◆ Task objective: Skip every picture while you write out the records below, from the first line through the one that contains "gestión del paisaje", both ends kept.
####################
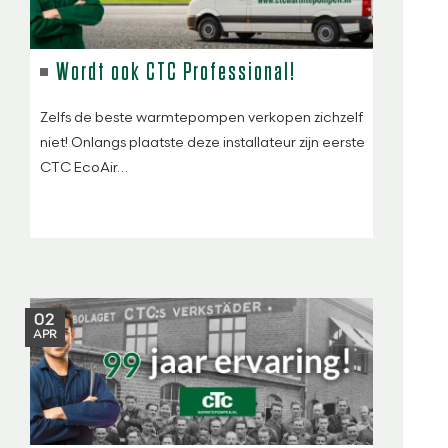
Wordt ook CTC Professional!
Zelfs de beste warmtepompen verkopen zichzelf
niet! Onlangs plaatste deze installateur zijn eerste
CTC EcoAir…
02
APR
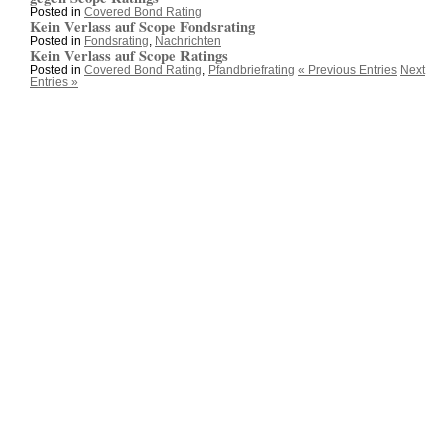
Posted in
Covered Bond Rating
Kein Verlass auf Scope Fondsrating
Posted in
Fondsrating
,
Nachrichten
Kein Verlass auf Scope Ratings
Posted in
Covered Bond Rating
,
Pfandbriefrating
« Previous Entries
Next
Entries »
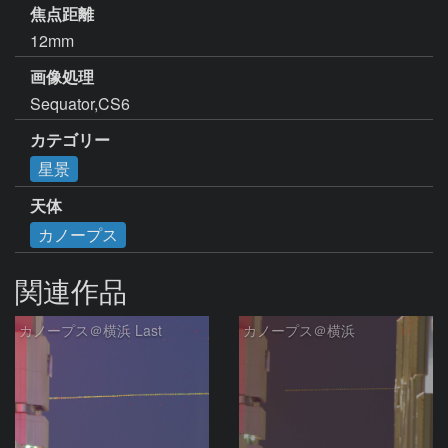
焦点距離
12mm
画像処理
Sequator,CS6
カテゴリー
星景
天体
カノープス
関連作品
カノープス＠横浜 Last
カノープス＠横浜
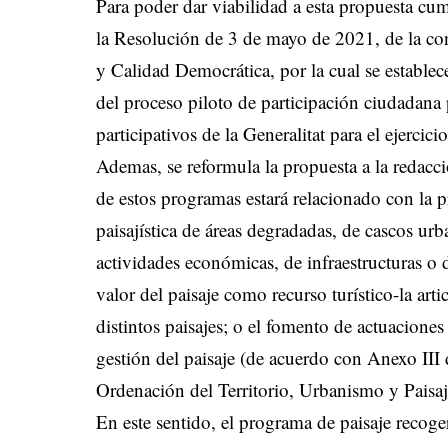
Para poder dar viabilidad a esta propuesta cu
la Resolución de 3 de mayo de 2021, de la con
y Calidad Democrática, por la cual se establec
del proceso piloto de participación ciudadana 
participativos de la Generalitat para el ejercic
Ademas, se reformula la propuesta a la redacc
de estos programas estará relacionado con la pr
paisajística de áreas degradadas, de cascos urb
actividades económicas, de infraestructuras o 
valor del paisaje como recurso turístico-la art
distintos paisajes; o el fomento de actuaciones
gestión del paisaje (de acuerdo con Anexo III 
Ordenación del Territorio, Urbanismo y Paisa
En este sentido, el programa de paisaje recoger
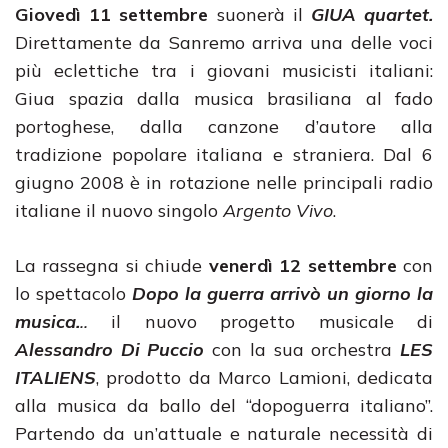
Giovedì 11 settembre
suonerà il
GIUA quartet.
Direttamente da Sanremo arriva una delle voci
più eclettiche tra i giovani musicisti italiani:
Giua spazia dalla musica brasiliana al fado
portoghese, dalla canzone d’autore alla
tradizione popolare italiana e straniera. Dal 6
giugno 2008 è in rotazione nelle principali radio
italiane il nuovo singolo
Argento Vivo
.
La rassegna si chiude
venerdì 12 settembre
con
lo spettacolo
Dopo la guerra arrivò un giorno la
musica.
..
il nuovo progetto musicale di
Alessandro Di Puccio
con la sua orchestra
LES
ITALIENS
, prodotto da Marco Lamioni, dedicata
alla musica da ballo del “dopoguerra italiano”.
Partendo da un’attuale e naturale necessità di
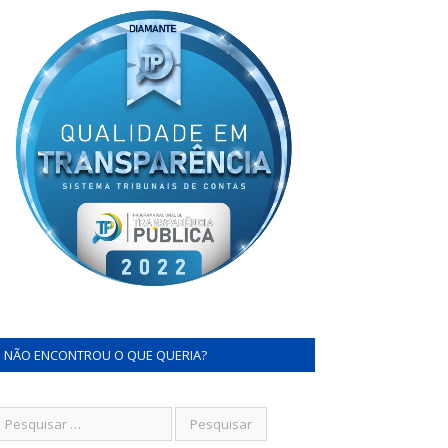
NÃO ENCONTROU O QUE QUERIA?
####################
◆ Solution for this problem:
Wordt ook CTC Professional!
Zelfs de beste warmtepompen verkopen zichzelf
niet! Onlangs plaatste deze installateur zijn eerste
CTC EcoAir…
02
APR
Posted in
Covered Bond Rating
Kein Verlass auf Scope Fondsrating
Posted in
Fondsrating
,
Nachrichten
Kein Verlass auf Scope Ratings
Posted in
Covered Bond Rating
,
Pfandbriefrating
« Previous Entries
Next
Entries »
焦点距離
12mm
画像処理
Sequator,CS6
カテゴリー
星景
天体
カノープス
関連作品
カノープス＠横浜 Last
カノープス＠横浜
Para poder dar viabilidad a esta propuesta cu
la Resolución de 3 de mayo de 2021, de la con
y Calidad Democrática, por la cual se establec
del proceso piloto de participación ciudadana 
participativos de la Generalitat para el ejercic
Ademas, se reformula la propuesta a la redacc
de estos programas estará relacionado con la pr
paisajística de áreas degradadas, de cascos urb
actividades económicas, de infraestructuras o 
valor del paisaje como recurso turístico-la art
distintos paisajes; o el fomento de actuaciones
gestión del paisaje (de acuerdo con Anexo III 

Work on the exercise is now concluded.